24 Kasım 2019

Yeni duvarlar

Güvenlik eksenli bu yaklaşım, toplumsal dayanışmayı hem içerde hem dışarda yok ediyor.

Winfried Freudenberg, Mart 1989'da kendisinin imal ettiği bir hava balonuyla Doğu Berlin'de bulunan evinin bahçesinden havalanır; polis ihbarı nedeniyle balonu gazla tamamen dolduramadığı için eşi Sabine'yi mecburen geride bırakarak...

Yolculuğun rotası Berlin Duvarı üzerinden Batı Berlin'dir. Ama balona binemediği için çalılıklarda saklanan Sabine'nin gözlerinin önünde kontrolsüz biçimde yükselir balon. Umut edilenin aksine 5 bin metreye kadar ulaşır ve ısının eksi 20 dereceye ulaştığı bir ortamda son nefesini verir mühendis Freudenberg.

Beş saat sonra Batı Berlin'in Zehlendorf semtine indiğinde Freudenberg'in vücudundaki tüm kemikler kırıktır. Duvarın öte yanında kalan Sabine ise Doğu Alman gizli servisi tarafından sorguya çekildikten birkaç hafta sonra serbest bırakılır.

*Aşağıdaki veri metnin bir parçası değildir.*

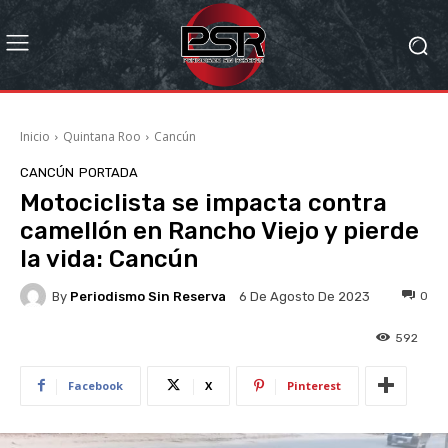
Inicio
Quintana Roo
Cancún
CANCÚN
PORTADA
Motociclista se impacta contra
camellón en Rancho Viejo y pierde
la vida: Cancún
By
Periodismo Sin Reserva
0
6 De Agosto De 2023
592
Facebook
X
Pinterest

Gelin görün ki; Freudenberg'in ölümcül balon yolculuğuna çıkmasından sadece 8 ay sonra duvar yıkılır. İnsanlar ölüm tehlikesi olmadan kavuşurlar birbirlerine...

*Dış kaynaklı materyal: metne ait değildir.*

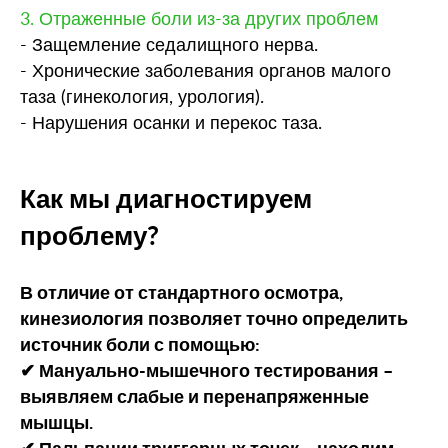
3. Отраженные боли из-за других проблем
- Защемление седалищного нерва.
- Хронические заболевания органов малого
таза (гинекология, урология).
- Нарушения осанки и перекос таза.
Как мы диагностируем
проблему?
В отличие от стандартного осмотра,
кинезиология позволяет точно определить
источник боли с помощью:
✔ Мануально-мышечного тестирования –
выявляем слабые и перенапряженные
мышцы.
✔ Пальпации триггерных точек – находим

Winfried Freudenberg, Berlin Duvarı'nın son cinayetidir. Yeryüzünün sınırsızlığına karşın, insan uygarlığının ürünü olan ulus devletlerin sürdürdüğü duvar siyasetinin ise son olmayan cinayetidir Freudenberg'in ölümü.

Yeni duvarlar

Kasım 1989'da 46 kilometrelik Berlin Duvarı'nın yıkılmasıyla birlikte "tarihin sonu" geldi. Hepimize mutluluk ve refah getirecek kapitalizm yeryüzünün mutlak hükümdarı oldu.

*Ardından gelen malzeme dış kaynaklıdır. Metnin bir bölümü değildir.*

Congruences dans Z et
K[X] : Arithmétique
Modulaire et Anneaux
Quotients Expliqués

Pekiyi ama kapitalizm hepimize özgürlük getirdi mi?

Amsterdam merkezli Ulusötesi Enstitüsü'nün açıkladığı rapora göre; 2019 yılı itibariyle sadece Avrupa'da inşa edilen duvar ve tel örgüler 1.000 kilometreyi geçmiş durumda.

Bugün dünyadaki her üç ülkeden birisi çoğunlukla güvenlik kaygısını gerekçe göstererek yeni duvarlar inşa ediyor.

Trump'ın Meksika Duvarı, İsrail'in "Irkçı / Utanç Duvarı", Suudi Arabistan'ın Yemen Duvarı, Ukrayna'nın Rusya Duvarı, İspanya'nın Batı Sahra Duvarı, Kore halklarını birbirlerinden ayıran duvar, Kuzey İrlanda'da katolik ve protestanları birbirinden ayıran "Barış Duvarı", Hindistan'ın Bangladeş Duvarı ve elbette Türkiye'nin güney sınırına yönelik olarak inşa ettiği duvar olan "Türk Seddi"...

Bu noktada sınırlarında "öteki"ne karşı duvar inşa eden ülkeler arasında sadece Türkiye'nin inşa ettiği yapının uzaydan görünecek kadar büyük olması ile övündüğünü not etmekte yarar var. Kanaatimce Türk medyasının yaşadığı bu "gurur", ülkenin nüvesine nakşedilmiş kompleksi göstermesi açısından önemli. Öte yandan dünyanın neresinde örülürse örülsün duvarların tamamı, küresel düzeyde zaten sınırlı olan dayanışmayı daha da azaltarak toplumlarda "öteki" sayılandan kendisini uzak tutma ve ondan korunma refleksinin gelişmesine yol açıyor.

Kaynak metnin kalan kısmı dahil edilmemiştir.